Oh, thanks, Stephen.
There was a suggestion of amelioration with continued dosing.
Thanks.
Just a suggestion of that, but Ritu, this will all be a feature of what we'll be keeping our eyes on with the confirmatory ClinPharm study next year. This is Stephen Ryder.
Yeah. Thanks, Stephen, for those two reminders about the sort of amelioration time.
Understood. I think my rambling question. First question was just on what you expect on relative efficacy from the 150 versus the 100.
We'll probably see further suppression of C5. In terms of the hemolysis assay, we'll probably not expect to see anything very much because we think we're already there. The sort of measured free C5 using our assay, we're expecting we would like to see lower. It's really just to give us more headroom. You're probably aware that patients on tried and tested IV C5 inhibitors such as Celeris or what have you. There are patients who do need that sort of slightly more drug. The complement level goes up due to inflammation or anything like that. We're expecting to see complete inhibition of hemolysis and hopefully levels of drug, of free C5 below the 3,500 mark.

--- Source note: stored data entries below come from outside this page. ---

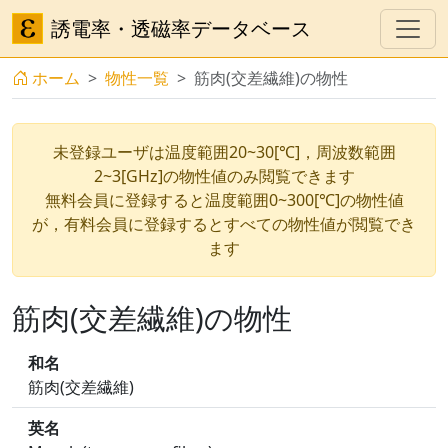
誘電率・透磁率データベース
ホーム
物性一覧
筋肉(交差繊維)の物性
未登録ユーザは温度範囲20~30[℃]，周波数範囲
2~3[GHz]の物性値のみ閲覧できます
無料会員に登録すると温度範囲0~300[℃]の物性値
が，有料会員に登録するとすべての物性値が閲覧でき
ます
筋肉(交差繊維)の物性
和名
筋肉(交差繊維)
英名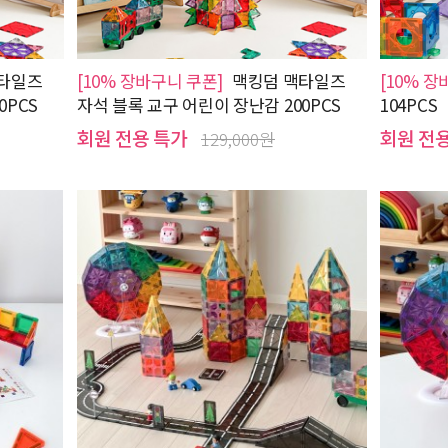
타일즈
[10% 장바구니 쿠폰]
맥킹덤 맥타일즈
[10% 장
0PCS
자석 블록 교구 어린이 장난감 200PCS
104PCS
회원 전용 특가
회원 전
129,000원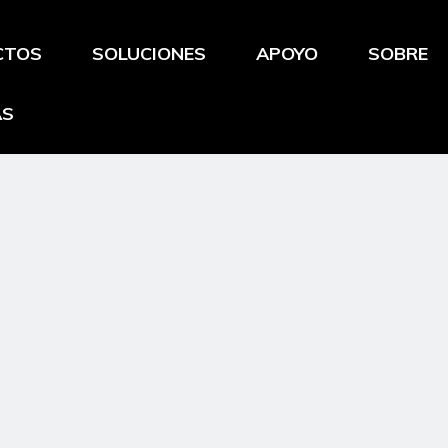
CTOS
SOLUCIONES
APOYO
SOBRE
AS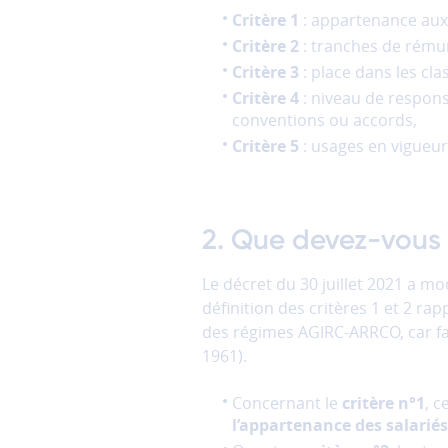
cookies
Critère 1
: appartenance aux 
de
mesure
Critère 2
: tranches de rémun
d'audience
Critère 3
: place dans les cla
Ces
Critère 4
: niveau de respons
cookies
conventions ou accords,
permettent
Critère 5
: usages en vigueur
d'analyser
l'utilisation
du
site
2. Que devez-vous 
afin
d'améliorer
Le décret du 30 juillet 2021 a mo
la
définition des critères 1 et 2 ra
performance
et
des régimes AGIRC-ARRCO, car fa
la
1961).
qualité
de
Concernant le
critère n°1
, c
nos
l’appartenance des salariés
services.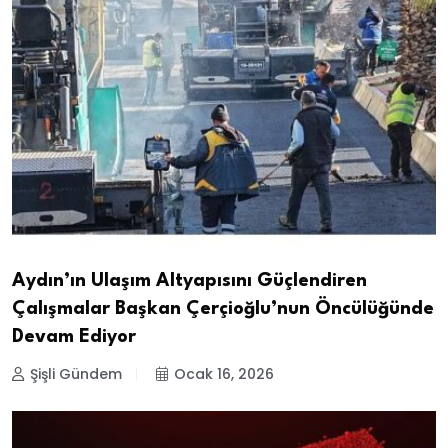
Aydın’ın Ulaşım Altyapısını Güçlendiren
Çalışmalar Başkan Çerçioğlu’nun Öncülüğünde
Devam Ediyor
Şişli Gündem
Ocak 16, 2026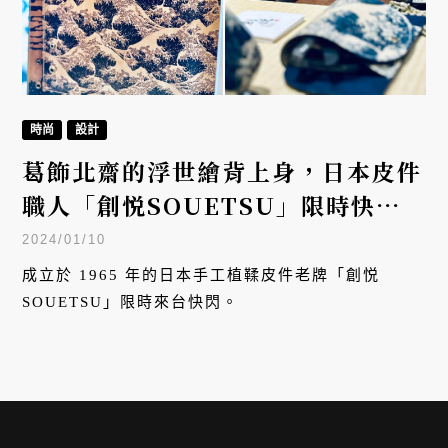
時尚
設計
葛飾北齋的浮世繪背上身，日本皮件
職人「創悦SOUETSU」限時快閃
赤峰街
2024/01/10
成立於 1965 年的日本手工植鞣皮件老牌「創悦
SOUETSU」限時來台快閃。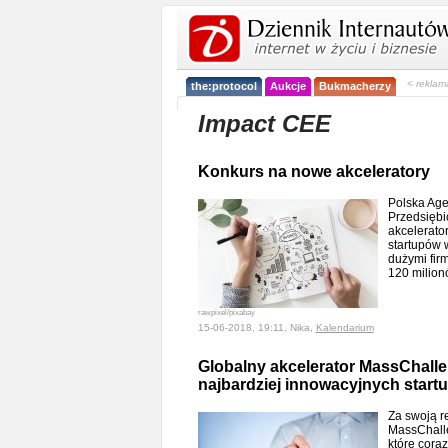
< reklam
the:protocol
Aukcje
Bukmacherzy
Impact CEE
Konkurs na nowe akceleratory
Polska Ag
Przedsiębi
akcelerator
startupów 
dużymi fir
120 milion
rawpixel/pixabay
15-06-2018, 19:11, Nika,
Kalendarium
Globalny akcelerator MassChall
najbardziej innowacyjnych start
Za swoją r
MassChalle
które coraz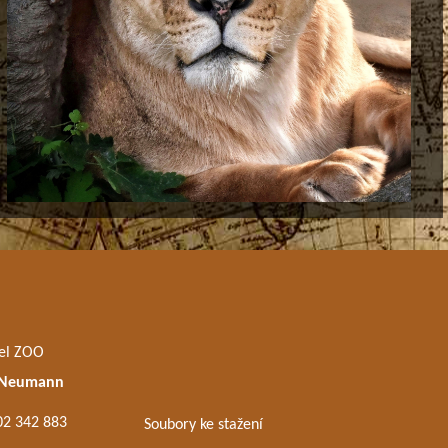
el ZOO
 Neumann
02 342 883
Soubory ke stažení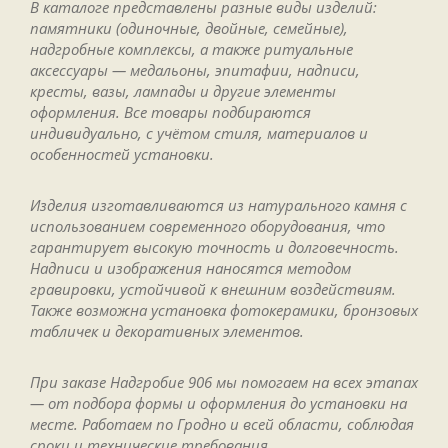
В каталоге представлены разные виды изделий:
памятники (одиночные, двойные, семейные),
надгробные комплексы, а также ритуальные
аксессуары — медальоны, эпитафии, надписи,
кресты, вазы, лампады и другие элементы
оформления. Все товары подбираются
индивидуально, с учётом стиля, материалов и
особенностей установки.
Изделия изготавливаются из натурального камня с
использованием современного оборудования, что
гарантирует высокую точность и долговечность.
Надписи и изображения наносятся методом
гравировки, устойчивой к внешним воздействиям.
Также возможна установка фотокерамики, бронзовых
табличек и декоративных элементов.
При заказе Надгробие 906 мы помогаем на всех этапах
— от подбора формы и оформления до установки на
месте. Работаем по Гродно и всей области, соблюдая
сроки и технические требования.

Understood, and please don't shoot me. I've got one last question. When we look at the APS population, you mentioned patients that are refractory to warfarin. Do you have a percentage of overall APS patients that are second line that would be addressable here?
We do, but I'm not sure if I've got it off the top of my head. I've just got a colleague quickly looking at this who may be able to answer. And just to go back, please be sure the key thing as we push those, we will be focusing very strongly on hemolysis going forward, even though it is a bit more sort of complicated assay, which is why we use the free C5 originally. But we'll get back to you with that number. Our market research has got that, but the appropriate slide isn't to hand, Ritu.
Fair enough. Look forward to following up. Thanks.
Thank you.
Thank you. Our next question comes from Gavin Clark-Gartner with Evercore ISI. Your line is open.
Hey, guys. Thanks for taking the question. For the APS indication specifically, what is the smallest and quickest study where you can establish clinical proof of concept? And what does that look like from a trial design, endpoint, and cost perspective? Thank you.
Oh, Stephen, shall I ask you to just sort of give your current thinking about that?
Sure. Gavin, thank you for the question. And we're really playing off of the experience that we had with a prior firm that we worked at in some neurological diseases. Specifically, I'm thinking of like NMOSD, where you can take patients who are currently being treated by a number of experts who are having recurrent thrombosis despite being on standard of care, which is warfarin, as Stephen mentioned, and administering 116 to them and then assessing them over, say, a year period of time for recurrent thrombosis. And the absence of recurrent thrombosis in this patient population, where patients that are currently being treated have a history, a documented history of these clinics of recurrent thrombosis with some measurable frequency. And that would really give you the confidence then to go into a confirmatory trial.
Does that help, Gavin? Gavin? He may have been able to.
Yeah, that's very helpful. Thanks, guys.
Not at all, Gavin. And just while I've got the floor, Ritu, we managed to find the data that we were looking for. It's 10% of APS patients are estimated to be not well controlled on warfarin today.
Thank you. At this time, there are no more questions. I'll turn it over to Dr. Uden for closing remarks.
Thank you, everybody, for joining today's webcast. We do look forward to sharing additional updates on the 116 program as it goes forward. And with that, I'd also like to thank my colleagues, Jonathan and Stephen, who joined me on the call. And I'll now hand back to you, Michelle.
Thank you for your participation. This does conclude the program, and you may now disconnect. Everyone, have a great day.